What the task requires ->
Here are the records. Write out exactly the lines between the one holding "NEUE ARTIKEL" and the one holding "Gerd Kommer ETF", inclusive.

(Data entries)
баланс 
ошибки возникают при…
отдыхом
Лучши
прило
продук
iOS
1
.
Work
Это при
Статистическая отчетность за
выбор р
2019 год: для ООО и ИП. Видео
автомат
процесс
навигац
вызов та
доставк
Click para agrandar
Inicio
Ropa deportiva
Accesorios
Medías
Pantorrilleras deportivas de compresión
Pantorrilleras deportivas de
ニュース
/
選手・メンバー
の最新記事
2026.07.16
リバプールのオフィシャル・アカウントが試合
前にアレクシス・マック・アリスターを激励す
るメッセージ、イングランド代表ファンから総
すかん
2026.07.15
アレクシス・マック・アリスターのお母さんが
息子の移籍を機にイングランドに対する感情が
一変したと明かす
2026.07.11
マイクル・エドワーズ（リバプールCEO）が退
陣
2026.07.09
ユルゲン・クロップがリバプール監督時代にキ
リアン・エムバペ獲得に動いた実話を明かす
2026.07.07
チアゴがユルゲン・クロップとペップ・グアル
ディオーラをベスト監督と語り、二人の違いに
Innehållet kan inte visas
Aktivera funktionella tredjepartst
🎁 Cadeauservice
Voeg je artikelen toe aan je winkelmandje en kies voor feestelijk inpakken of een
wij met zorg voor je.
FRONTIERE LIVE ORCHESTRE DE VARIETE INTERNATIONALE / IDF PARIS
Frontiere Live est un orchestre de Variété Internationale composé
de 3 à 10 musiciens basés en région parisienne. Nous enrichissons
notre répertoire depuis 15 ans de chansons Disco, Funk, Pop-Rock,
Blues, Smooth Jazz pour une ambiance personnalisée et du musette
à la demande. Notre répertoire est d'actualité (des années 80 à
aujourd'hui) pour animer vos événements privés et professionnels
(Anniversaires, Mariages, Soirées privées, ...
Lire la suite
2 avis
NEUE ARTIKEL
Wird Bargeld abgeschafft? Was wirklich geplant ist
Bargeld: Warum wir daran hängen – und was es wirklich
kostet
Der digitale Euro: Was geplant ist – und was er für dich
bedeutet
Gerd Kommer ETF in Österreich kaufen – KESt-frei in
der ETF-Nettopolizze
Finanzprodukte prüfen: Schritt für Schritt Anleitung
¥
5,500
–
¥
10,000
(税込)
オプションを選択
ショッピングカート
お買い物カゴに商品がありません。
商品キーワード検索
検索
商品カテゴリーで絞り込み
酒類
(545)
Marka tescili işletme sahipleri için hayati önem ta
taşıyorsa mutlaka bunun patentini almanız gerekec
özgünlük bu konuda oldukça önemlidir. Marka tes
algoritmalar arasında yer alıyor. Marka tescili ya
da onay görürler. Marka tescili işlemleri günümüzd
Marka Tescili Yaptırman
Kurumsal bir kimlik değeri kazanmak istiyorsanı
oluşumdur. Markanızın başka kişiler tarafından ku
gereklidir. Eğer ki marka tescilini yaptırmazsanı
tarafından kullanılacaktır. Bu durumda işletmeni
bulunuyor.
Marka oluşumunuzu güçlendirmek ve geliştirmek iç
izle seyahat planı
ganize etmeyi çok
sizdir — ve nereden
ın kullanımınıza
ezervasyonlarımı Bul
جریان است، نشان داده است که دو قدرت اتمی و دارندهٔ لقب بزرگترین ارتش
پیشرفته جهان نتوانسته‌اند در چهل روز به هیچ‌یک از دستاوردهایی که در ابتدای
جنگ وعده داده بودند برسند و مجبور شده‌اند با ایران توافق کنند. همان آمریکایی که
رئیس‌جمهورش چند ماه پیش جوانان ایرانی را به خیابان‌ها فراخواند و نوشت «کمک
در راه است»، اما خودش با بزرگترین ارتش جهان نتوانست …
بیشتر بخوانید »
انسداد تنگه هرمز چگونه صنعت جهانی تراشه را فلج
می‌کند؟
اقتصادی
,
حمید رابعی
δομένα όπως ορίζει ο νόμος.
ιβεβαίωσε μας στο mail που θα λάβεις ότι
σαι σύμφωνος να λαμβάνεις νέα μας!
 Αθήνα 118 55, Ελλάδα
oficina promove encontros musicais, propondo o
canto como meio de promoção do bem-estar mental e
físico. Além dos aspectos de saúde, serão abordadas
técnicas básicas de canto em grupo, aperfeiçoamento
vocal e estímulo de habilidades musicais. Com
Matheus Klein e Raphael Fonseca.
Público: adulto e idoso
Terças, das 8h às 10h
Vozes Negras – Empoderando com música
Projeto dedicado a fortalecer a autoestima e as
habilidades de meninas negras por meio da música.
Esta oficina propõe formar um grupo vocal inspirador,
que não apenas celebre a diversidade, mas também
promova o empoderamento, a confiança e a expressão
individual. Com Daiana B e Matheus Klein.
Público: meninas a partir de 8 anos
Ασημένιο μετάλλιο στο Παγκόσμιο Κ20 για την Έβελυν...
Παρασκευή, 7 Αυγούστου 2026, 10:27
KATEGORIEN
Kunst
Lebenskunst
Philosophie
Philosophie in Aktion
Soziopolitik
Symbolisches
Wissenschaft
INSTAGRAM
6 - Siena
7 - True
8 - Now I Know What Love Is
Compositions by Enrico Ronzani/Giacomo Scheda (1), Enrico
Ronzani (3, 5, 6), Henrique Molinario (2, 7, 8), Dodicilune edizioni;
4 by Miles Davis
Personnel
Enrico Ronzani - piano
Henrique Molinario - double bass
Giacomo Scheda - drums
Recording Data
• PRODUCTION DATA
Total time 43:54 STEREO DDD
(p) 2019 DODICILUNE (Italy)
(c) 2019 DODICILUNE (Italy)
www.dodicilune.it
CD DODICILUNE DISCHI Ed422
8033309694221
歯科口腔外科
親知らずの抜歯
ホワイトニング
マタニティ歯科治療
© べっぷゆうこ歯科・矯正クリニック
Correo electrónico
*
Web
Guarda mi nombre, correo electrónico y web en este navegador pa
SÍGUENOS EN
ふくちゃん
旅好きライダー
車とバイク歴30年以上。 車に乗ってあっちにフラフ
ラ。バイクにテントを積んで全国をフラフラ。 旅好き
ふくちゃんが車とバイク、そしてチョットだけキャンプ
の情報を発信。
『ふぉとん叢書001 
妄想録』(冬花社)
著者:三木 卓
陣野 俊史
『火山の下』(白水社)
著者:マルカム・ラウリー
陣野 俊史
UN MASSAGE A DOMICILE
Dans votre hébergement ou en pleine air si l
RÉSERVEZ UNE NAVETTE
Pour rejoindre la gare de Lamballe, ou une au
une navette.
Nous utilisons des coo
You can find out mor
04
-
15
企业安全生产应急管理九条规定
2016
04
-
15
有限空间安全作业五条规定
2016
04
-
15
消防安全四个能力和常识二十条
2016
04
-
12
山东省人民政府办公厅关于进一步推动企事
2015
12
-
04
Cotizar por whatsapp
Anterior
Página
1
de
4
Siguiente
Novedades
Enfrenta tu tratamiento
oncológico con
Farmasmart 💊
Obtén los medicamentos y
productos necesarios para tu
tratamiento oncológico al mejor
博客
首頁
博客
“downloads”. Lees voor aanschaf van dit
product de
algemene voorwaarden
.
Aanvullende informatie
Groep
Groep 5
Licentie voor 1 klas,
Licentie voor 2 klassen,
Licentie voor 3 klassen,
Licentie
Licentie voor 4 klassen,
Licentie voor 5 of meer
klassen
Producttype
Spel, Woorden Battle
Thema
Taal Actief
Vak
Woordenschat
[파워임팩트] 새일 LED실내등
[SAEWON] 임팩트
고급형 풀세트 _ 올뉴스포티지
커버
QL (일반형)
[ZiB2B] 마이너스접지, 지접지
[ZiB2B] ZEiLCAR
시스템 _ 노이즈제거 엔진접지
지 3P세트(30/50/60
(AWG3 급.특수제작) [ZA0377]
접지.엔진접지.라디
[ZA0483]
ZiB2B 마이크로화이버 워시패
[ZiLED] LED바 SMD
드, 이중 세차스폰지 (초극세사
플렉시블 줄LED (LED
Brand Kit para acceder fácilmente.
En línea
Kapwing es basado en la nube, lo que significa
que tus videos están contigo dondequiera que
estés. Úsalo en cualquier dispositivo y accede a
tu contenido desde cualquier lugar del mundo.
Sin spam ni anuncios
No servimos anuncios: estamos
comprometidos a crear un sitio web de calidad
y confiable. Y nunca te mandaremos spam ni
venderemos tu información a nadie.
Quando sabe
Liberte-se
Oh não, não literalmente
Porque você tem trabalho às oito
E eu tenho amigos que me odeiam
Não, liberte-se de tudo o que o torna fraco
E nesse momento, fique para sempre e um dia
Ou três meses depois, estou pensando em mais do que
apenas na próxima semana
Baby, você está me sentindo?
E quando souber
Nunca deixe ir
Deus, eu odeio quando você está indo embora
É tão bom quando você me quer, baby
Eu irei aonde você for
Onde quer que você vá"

Solution to the exercise ->
NEUE ARTIKEL
Wird Bargeld abgeschafft? Was wirklich geplant ist
Bargeld: Warum wir daran hängen – und was es wirklich
kostet
Der digitale Euro: Was geplant ist – und was er für dich
bedeutet
Gerd Kommer ETF in Österreich kaufen – KESt-frei in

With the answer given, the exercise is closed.